(This is a very poor photo...apologies.)
I had a late lunch, so I needed to come up with something for Carey's supper.
While I was out today, I was talking to a friend, and the subject of Tajin seasoning came up. I told her that the newest thing I add it to is the Twice Baked Sweet Potatoes that I've been making this winter. She doesn't care much for sweet potatoes, but tries to keep them in her diet for their healthful benefits, and she asked me how I made them, because she had a single sweet potato at home. I realized that I also had a single sweet potato at home, so Carey's supper was decided, as I decided I could use the opportunity to write the recipe down for her and post it here.
Bake a sweet potato until tender. Scoop out most of the flesh (leaving a little in the skin of the potato); place the removed flesh in a bowl, and mash it.
Add*
1 Tablespoons of butter
2 Tablespoons of sour cream
1 Tablespoon of Parmesan cheese, grated (I just used Kraft)
1 teaspoon Hidden Valley dry dressing mix
1 teaspoon Tajin seasoning
1/8 cup of Monterrey Jack cheese, grated
1 strip of cooked bacon, crumbled
*these amounts are for one potato, increase accordingly.

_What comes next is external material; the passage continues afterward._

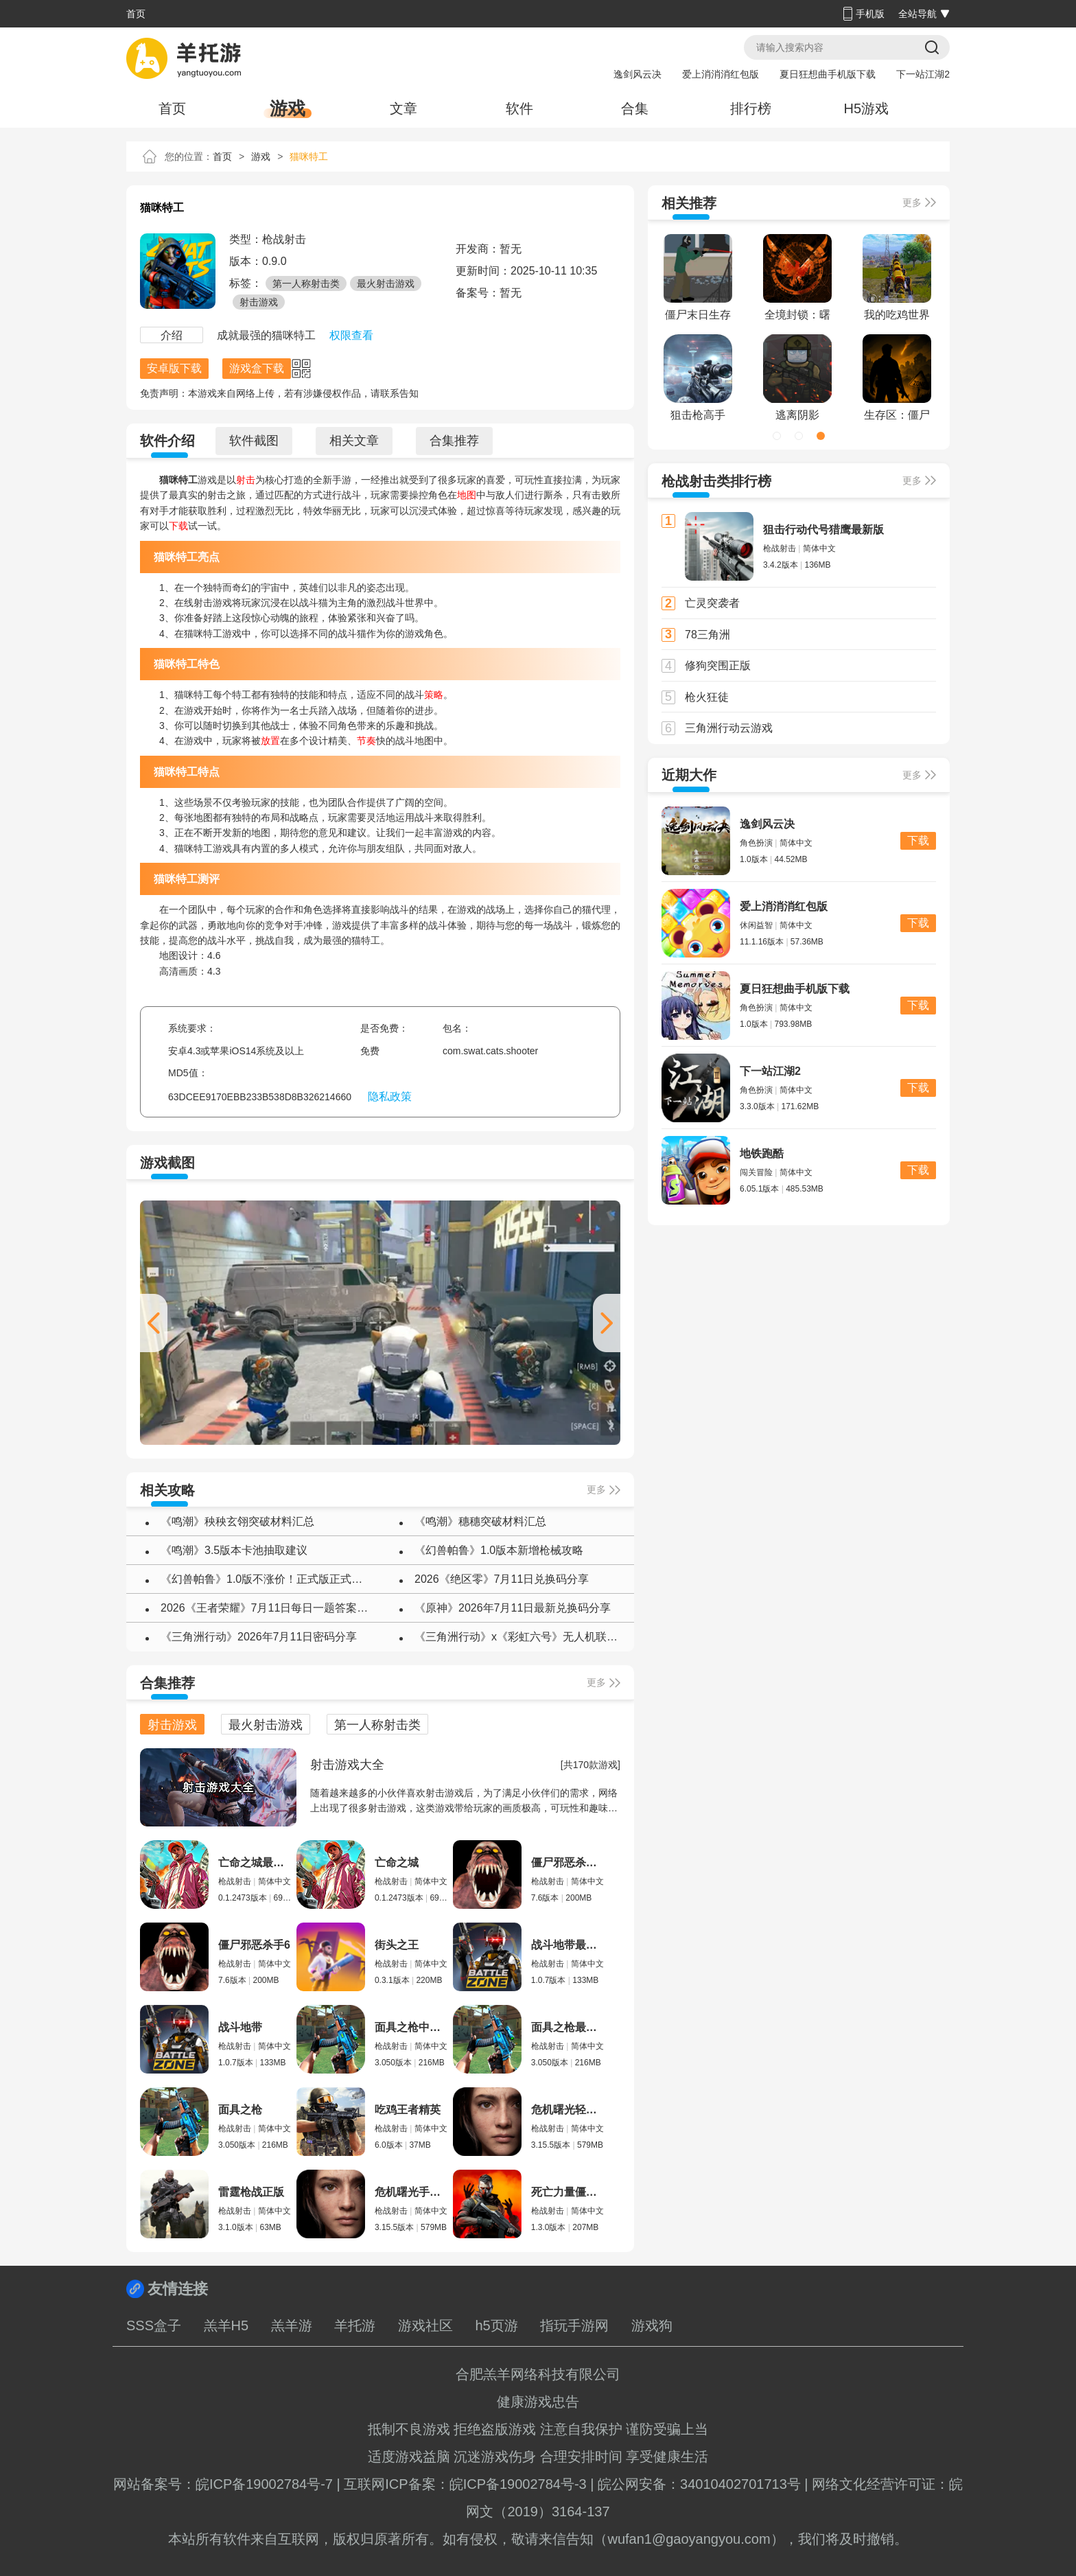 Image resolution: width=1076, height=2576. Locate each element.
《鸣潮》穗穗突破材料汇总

Mix well, and return the seasoned flesh back to the potato jacket. Top with a protein of your choice. I have used shredded chicken, as well as chopped barbecued brisket. Tonight I had neither, so I baked a few slices of bacon, while I was baking the sweet potato. I set aside a few bites for Rudy, and laid the other strips across the top of the sweet potato, topped with a little more grated Monterrey Jack cheese, and baked for another ten to fifteen minutes at 350° F.
For those not familiar with Tajin, it is found in the seasoning aisle. It is a combination of mild chili peppers, lime, and sea salt. I put it in on fresh fruit, shake it on deviled eggs, baked sweet potatoes obviously, sliced tomatoes, tomato juice, makes a great rim salt for a Margarita, as well as lots of other things.
I'm not sponsored by Tajin, I just really like it!